TNX hit a 16-year high today due to stronger-than-expected manufacturing data from the Institute of Supply Management’s manufacturing index and robust August construction spending data. The weekend deal to avoid a government shutdown also hints that the Fed may need to hike rates further. Odds for a 25-bps rate hike from the November FOMC meeting have jumped to around 25%. A rate hike by the December meeting also climbs to 45%.

What is the relationship between stocks (SPX) and interest rates (TNX)?


When TNX rallied (yields rising), stocks (SPX) tend to decline, and vice versa. The actions of the bond market can directly influence the stock market and, in particular, growth areas such as COMPQ and NDX.


As the Fed raised interest rates to fight inflation, TNX has soared to a current high of 4.703% (10/02/23). At the same time, SPX recently declined to 4,238.63 (9/27/23 or -12.04% from Jan 2022 all-time high), INDU to 33,407.45 (10/2/23 or -9.59%), COMPQ to 12,963.16 (9/27/23 or -20.04%), and NDX to 14,432.60 (9/27/23 or -13.91%).


The growth and technology-related areas, including COMPQ and NDX, have underperformed their equity peers on the backdrop of higher yields.


Will the current trend continue? Or will there be a rotation back into the growth-related areas, at least near-to-medium term?


The ability of TNX to break above the top of the 42-year structural downtrend channel at 3.0-3.25% (Apr/May 2022) is technically significant. The breakout confirms a long-term trend reversal and suggests higher interest rates. Also, a recent move above key intermediate-term resistance at 4.333-4.362% (Oct 2022 and Aug 2023 highs) reaffirms higher yields toward 5.316-5.457% (Sept 2023 breakout projection and the Apr 2002 and Jun 2007 highs).
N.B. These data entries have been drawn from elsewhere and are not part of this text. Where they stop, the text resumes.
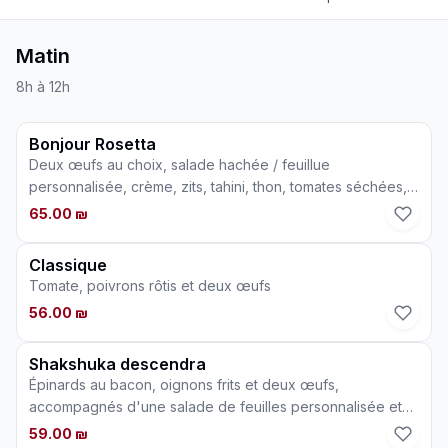
Matin
8h à 12h
Bonjour Rosetta
Deux œufs au choix, salade hachée / feuillue
personnalisée, crème, zits, tahini, thon, tomates séchées,
pesto, rêveurs, beurre et confiture. Boissons chaudes et
65.00 ₪
jus naturels. (Ajout au choix: herbes, oignons, champignons
NIS 4. Succès NIS 4. Saumon NIS 15 boisson boisson NIS 3,
Classique
gazéifiée NIS 5)
Tomate, poivrons rôtis et deux œufs
56.00 ₪
Shakshuka descendra
Épinards au bacon, oignons frits et deux œufs,
accompagnés d'une salade de feuilles personnalisée et
de pain blanc / céréales
59.00 ₪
What about the overbought condition?


An overbought condition has developed, as evidenced by the RSI indicator soaring to 73.40 or close to the extreme highs of Sept/Oct 2022 (82/74). A daily Bollinger Bands study also shows yields trading above its normal daily trading range as TNX flirts with the upper end of its Bollinger Bands with a 2-standard deviation and the top of the Apr 2023 uptrend channel. Some believe the Fed may have gone too far in its tightening process, prompting a move toward lower yields.
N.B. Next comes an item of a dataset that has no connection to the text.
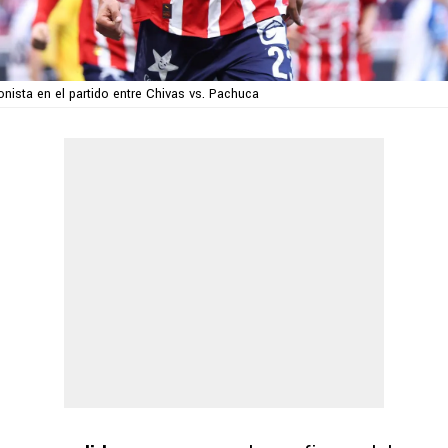
onista en el partido entre Chivas vs. Pachuca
Daily island reversal patterns like today (10/2/23) do not occur frequently and rarely after an explosive rally and near the top of its trading range.


Does this warn of a sharp rise in interest rates toward the mid-5.0%?
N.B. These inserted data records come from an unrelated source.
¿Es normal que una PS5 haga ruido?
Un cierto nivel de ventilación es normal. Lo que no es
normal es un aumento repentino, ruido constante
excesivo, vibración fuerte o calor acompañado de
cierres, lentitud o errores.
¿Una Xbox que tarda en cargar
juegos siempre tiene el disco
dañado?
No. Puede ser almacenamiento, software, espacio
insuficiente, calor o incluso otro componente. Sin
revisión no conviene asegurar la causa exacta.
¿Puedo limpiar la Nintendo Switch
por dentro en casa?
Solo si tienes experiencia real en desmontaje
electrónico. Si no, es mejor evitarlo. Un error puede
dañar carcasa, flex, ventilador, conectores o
Or the beginning of a near-to-medium-term correction or consolidation in interest rates?


Although an overbought condition has developed, the dominant and prevailing trend is an uptrend. To achieve lower rates, TNX needs to reverse below the Sept 2023 breakout at 4.333- 4.362% and breach the bottom of the May 2023 uptrend channel (4.25%) and the 50-day ma (4.232%). A confirmed breakdown signals the start of a TNX consolidation to intermediate-term support at 4.060-4.094% (Aug 2023 breakout and Sept 2023 lows).


What does this mean for stocks and interest rates?


If interest rates continue to climb toward their next key resistance at 5.316-5.457%, this can trigger a deep and extensive stock market downturn.


Below 4,200-4,250 increases the risk for the next SPX selloff toward 3,700-3,800 (Jul/Dec 2022 and Mar 2023 lows) and below this 3,500-3,600 (Jun and Oct 2022 reaction lows).


On a positive note, TNX nears overbought levels (RSI = 73.40). SPX is also approaching oversold levels (RSI = 34.09). Since TNX and SPX are historically inversely correlated, this implies an impending inflection is close.


SPX’s ability to maintain above crucial support at 4,200-4,250 (200-day ma, May 2023 breakout, and the Oct 2022 uptrend) can solidify a market bottom and ignite another recovery phase toward the Jan 2022 all-time highs (4,818.62).


The ability for TNX to reverse below near-to-medium tern technical supports at 4.33%-4.362 and 4.232-4.25% and below 4.06-4.094% confirms a pullback in interest rates.


Will these two bullish developments play out into the seasonality strength period over the next few days to weeks?